Die Berliner Börse hat keinen Saal mehr, dafür einen neuen Namen und ein neues Logo.

Das Raumschiff hat abgehoben. Der futuristische Handelssaal der Börse Berlin steht leer. In der Fasanenstraße 85, im Erdgeschoss des Ludwig-Erhard-Hauses, wird nur noch an Computern mit Aktien, Anleihen und Fondsanteilen gehandelt, nicht mehr auf dem Parkett. Ende 2006 wurde der Saal geschlossen, das Inventar bei Ebay versteigert. Erlös: 7100 Euro. Darüber freute sich der Empfänger, das Kindermuseum des FEZ-Berlin. In der Fasanenstraße hingegen fragte man sich, ob nicht die gesamte Börse der Hauptstadt museumsreif ist. Hört man sich bei Berliner Firmen um, die die Börse eigentlich wirtschaftlich tragen, heißt es lapidar: „Das ist nicht unser Spielplatz.“

Doch auf dem Spielplatz ist mehr los, als die Abwicklung des Parketthandels nahelegt. Im Konzert der fünf Regionalbörsen (Berlin, Hamburg/Hannover, Stuttgart, Düsseldorf, München) und im Wettbewerb mit der Frankfurter Börse schlägt sich der Berliner Finanzplatz nicht schlecht – auch ohne Industrie und Bankenszene. In der vergangenen Woche präsentierte der Börsenvorstand ein neues Logo und einen neuen Namen: Aus der Berliner Börse wurde die Börse Berlin. Was wie ein Wortwitz klingt, hat einen ernsten Hintergrund. Bislang führte Berlin den Zusatz Bremen im Börsennamen, weil die beiden Finanzplätze fusioniert waren, um die US-Technologiebörse Nasdaq nach Deutschland zu holen.
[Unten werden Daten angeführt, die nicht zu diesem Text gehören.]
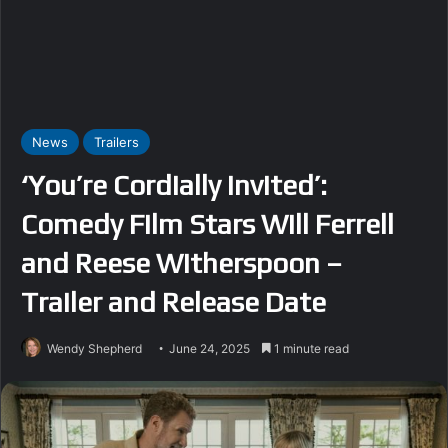
News
Trailers
‘You’re Cordially Invited’:
Comedy Film Stars Will Ferrell
and Reese Witherspoon –
Trailer and Release Date
Wendy Shepherd
June 24, 2025
1 minute read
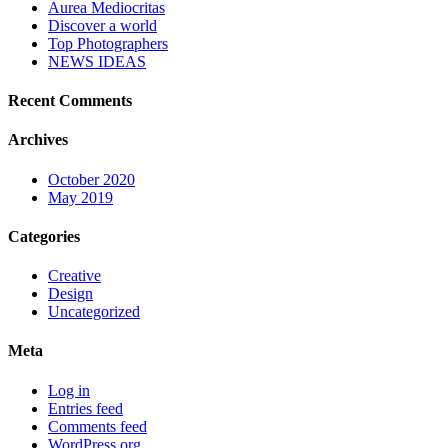
Aurea Mediocritas
Discover a world
Top Photographers
NEWS IDEAS
Recent Comments
Archives
October 2020
May 2019
Categories
Creative
Design
Uncategorized
Meta
Log in
Entries feed
Comments feed
WordPress.org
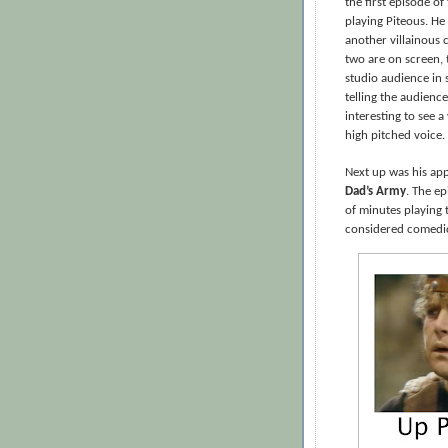
the first episode of
playing Piteous. He 
another villainous 
two are on screen, 
studio audience in 
telling the audience 
interesting to see a
high pitched voice.
Next up was his app
Dad’s Army
. The e
of minutes playing 
considered comedic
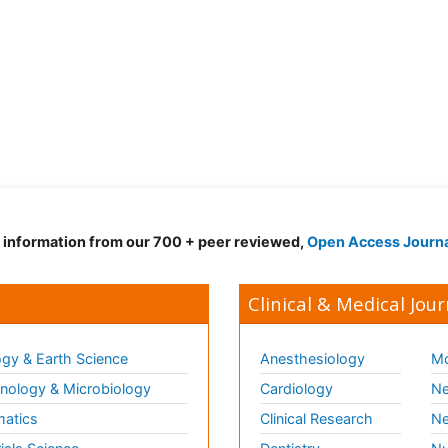
d information from our 700 + peer reviewed,
Open Access Journ
Clinical & Medical Jour
gy & Earth Science
Anesthesiology
Mo
ology & Microbiology
Cardiology
Ne
matics
Clinical Research
Ne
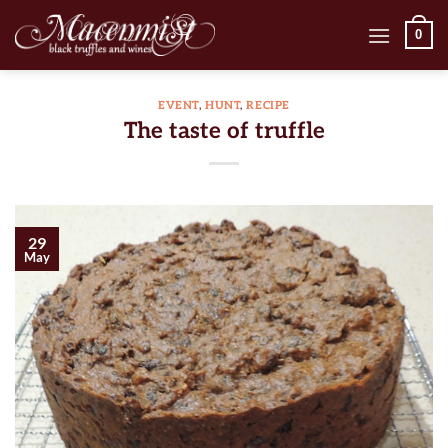
Skip
0
to
content
EVENT
,
HUNT
,
RECIPE
The taste of truffle
29
May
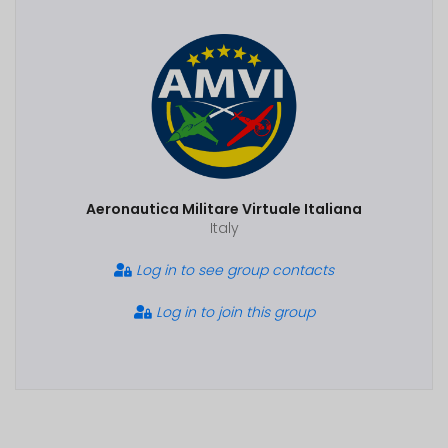
Aeronautica Militare Virtuale Italiana
Italy
Log in to see group contacts
Log in to join this group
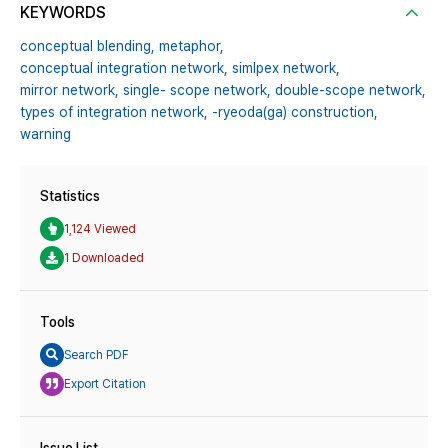
KEYWORDS
conceptual blending,
metaphor,
conceptual integration network,
simlpex network,
mirror network,
single- scope network,
double-scope network,
types of integration network,
-ryeoda(ga) construction,
warning
Statistics
1,124 Viewed
1 Downloaded
Tools
Search PDF
Export Citation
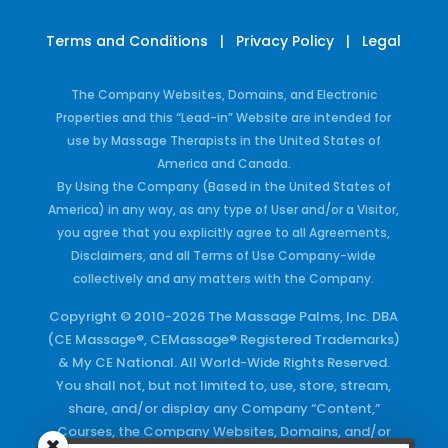
Terms and Conditions
|
Privacy Policy
|
Legal
The Company Websites, Domains, and Electronic
Properties and this “Lead-in” Website are intended for
use by Massage Therapists in the United States of
America and Canada.
By Using the Company (Based in the United States of
America) in any way, as any type of User and/or a Visitor,
you agree that you explicitly agree to all Agreements,
Disclaimers, and all Terms of Use Company-wide
collectively and any matters with the Company.
Copyright © 2010-2026 The Massage Palms, Inc. DBA
(CE Massage®, CEMassage® Registered Trademarks)
& My CE National. All World-Wide Rights Reserved.
You shall not, but not limited to, use, store, stream,
share, and/or display any Company “Content,”
Courses, the Company Websites, Domains, and/or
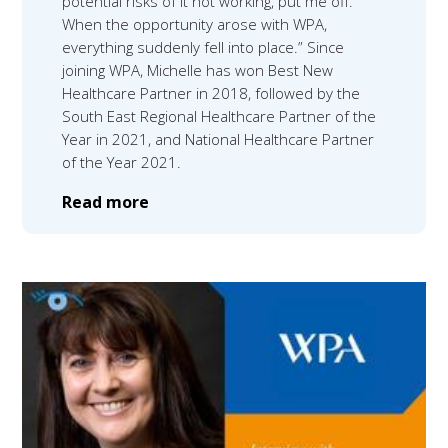
potential risks of it not working, put me off.
When the opportunity arose with WPA,
everything suddenly fell into place.” Since
joining WPA, Michelle has won Best New
Healthcare Partner in 2018, followed by the
South East Regional Healthcare Partner of the
Year in 2021, and National Healthcare Partner
of the Year 2021.
Read more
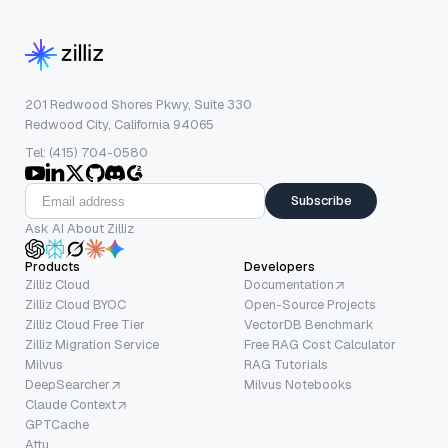
201 Redwood Shores Pkwy, Suite 330
Redwood City, California 94065
Tel: (415) 704-0580
Subscribe
Ask AI About Zilliz
Products
Developers
Zilliz Cloud
Documentation
Zilliz Cloud BYOC
Open-Source Projects
Zilliz Cloud Free Tier
VectorDB Benchmark
Zilliz Migration Service
Free RAG Cost Calculator
Milvus
RAG Tutorials
DeepSearcher
Milvus Notebooks
Claude Context
GPTCache
Attu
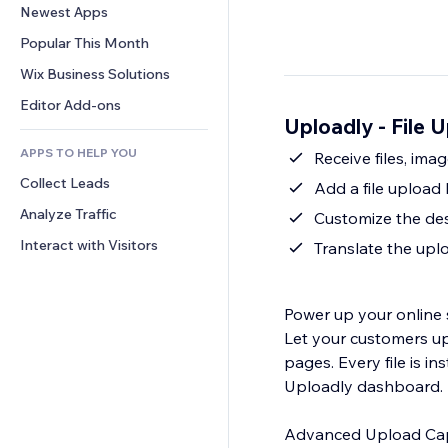
Conversion
Warehousing Solutions
Newest Apps
PDF
Image Effects
Chat
Dropshipping
File Sharing
Popular This Month
Buttons & Menus
Comments
Pricing & Subscription
News
Banners & Badges
Wix Business Solutions
Phone
Crowdfunding
Content Services
Calculators
Community
Editor Add-ons
Food & Beverage
Uploadly - File 
Text Effects
Search
Reviews & Testimonials
APPS TO HELP YOU
Weather
Receive files, im
CRM
Collect Leads
Charts & Tables
Add a file upload
Analyze Traffic
Customize the des
Interact with Visitors
Translate the uplo
Power up your online 
Let your customers up
pages. Every file is i
Uploadly dashboard.
Advanced Upload Capa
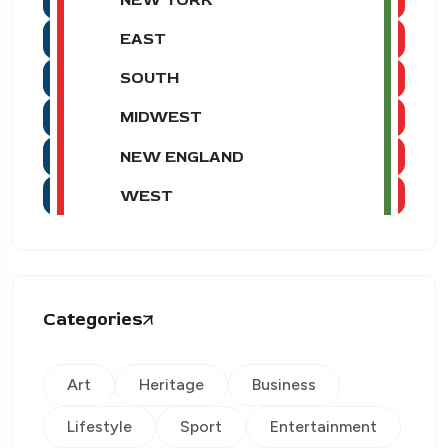
EAST
SOUTH
MIDWEST
NEW ENGLAND
WEST
Categories
Art
Heritage
Business
Lifestyle
Sport
Entertainment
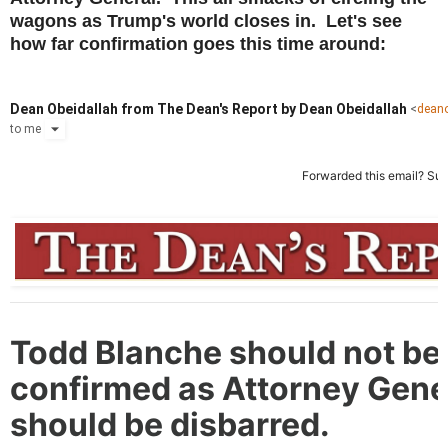
wagons as Trump's world closes in. Let's see
how far confirmation goes this time around:
Dean Obeidallah from The Dean's Report by Dean Obeidallah
<
dean
to
me
Forwarded this email?
Sub
Todd Blanche should not be
confirmed as Attorney Gene
should be disbarred.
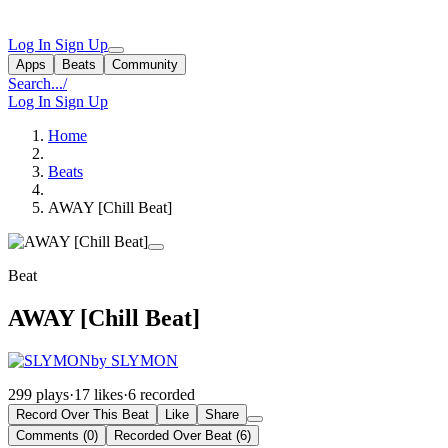
Log In
Sign Up
Apps
Beats
Community
Search...
/
Log In
Sign Up
Home
Beats
AWAY [Chill Beat]
Beat
AWAY [Chill Beat]
by SLYMON
299 plays
·
17 likes
·
6 recorded
Record Over This Beat
Like
Share
Comments (0)
Recorded Over Beat (6)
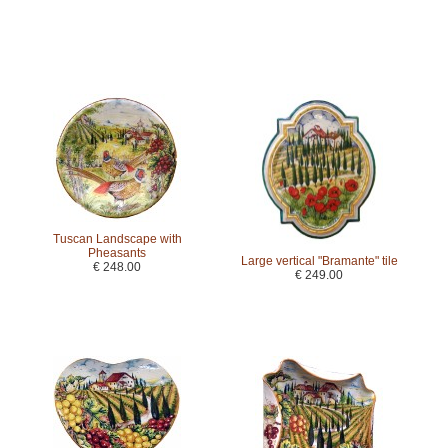
Tuscan Landscape with
Pheasants
Large vertical "Bramante" tile
€ 248.00
€ 249.00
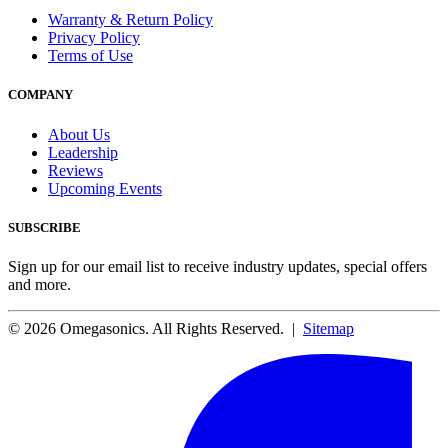
Warranty & Return Policy
Privacy Policy
Terms of Use
COMPANY
About Us
Leadership
Reviews
Upcoming Events
SUBSCRIBE
Sign up for our email list to receive industry updates, special offers
and more.
© 2026 Omegasonics. All Rights Reserved. |
Sitemap
Facebook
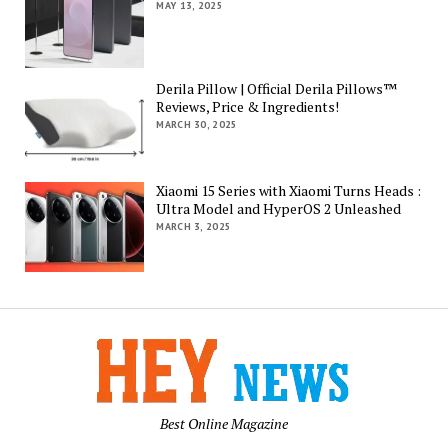
MAY 13, 2025
Derila Pillow | Official Derila Pillows™
Reviews, Price & Ingredients!
MARCH 30, 2025
Xiaomi 15 Series with Xiaomi Turns Heads :
Ultra Model and HyperOS 2 Unleashed
MARCH 3, 2025
Best Online Magazine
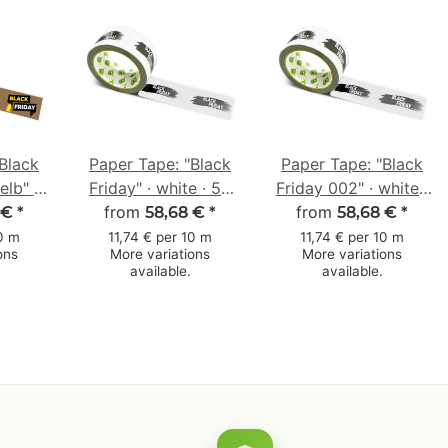
Black
Paper Tape: "Black
Paper Tape: "Black
elb" ·
Friday" · white · 50
Friday 002" · white ·
m × 50
from
mm × 50 m
50 mm × 50 m
from
 €
*
58,68 €
*
58,68 €
*
10 m
11,74 € per 10 m
11,74 € per 10 m
ons
More variations
More variations
available.
available.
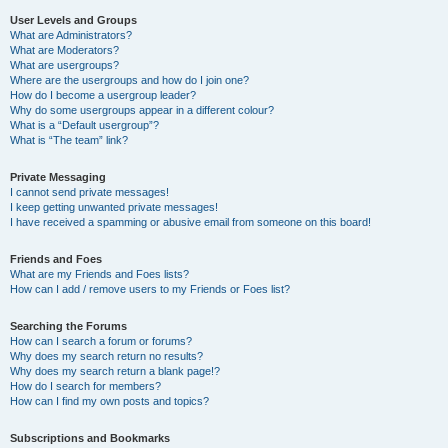
User Levels and Groups
What are Administrators?
What are Moderators?
What are usergroups?
Where are the usergroups and how do I join one?
How do I become a usergroup leader?
Why do some usergroups appear in a different colour?
What is a “Default usergroup”?
What is “The team” link?
Private Messaging
I cannot send private messages!
I keep getting unwanted private messages!
I have received a spamming or abusive email from someone on this board!
Friends and Foes
What are my Friends and Foes lists?
How can I add / remove users to my Friends or Foes list?
Searching the Forums
How can I search a forum or forums?
Why does my search return no results?
Why does my search return a blank page!?
How do I search for members?
How can I find my own posts and topics?
Subscriptions and Bookmarks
Die Kooperation scheiterte. Es blieb der Name, von dem sich Berlin nun befreit hat. Mit der „wiedergewonnenen Klarheit im Namen“, so die Börse, soll nun auch das Image dynamischer werden. Wirtschaftssenator Harald Wolf (Linkspartei) nimmt das Aufbruchsignal gerne auf. „Für Berlin ist wichtig, dass Börsendienstleistungen weiterhin von hier erbracht werden können, und die heimische Wirtschaft und Kapitalanleger nicht auf ferne Kapitalmärkte beschränkt sind“, sagte er dem Tagesspiegel. Wolf weiß, dass nicht zuletzt das Vermögen der Berliner Börse ein Kapital für die Stadt ist. Auch die Berliner haben als ehemalige Anteilseigner der Frankfurter Börse bei deren Börsengang kräftig mitverdient.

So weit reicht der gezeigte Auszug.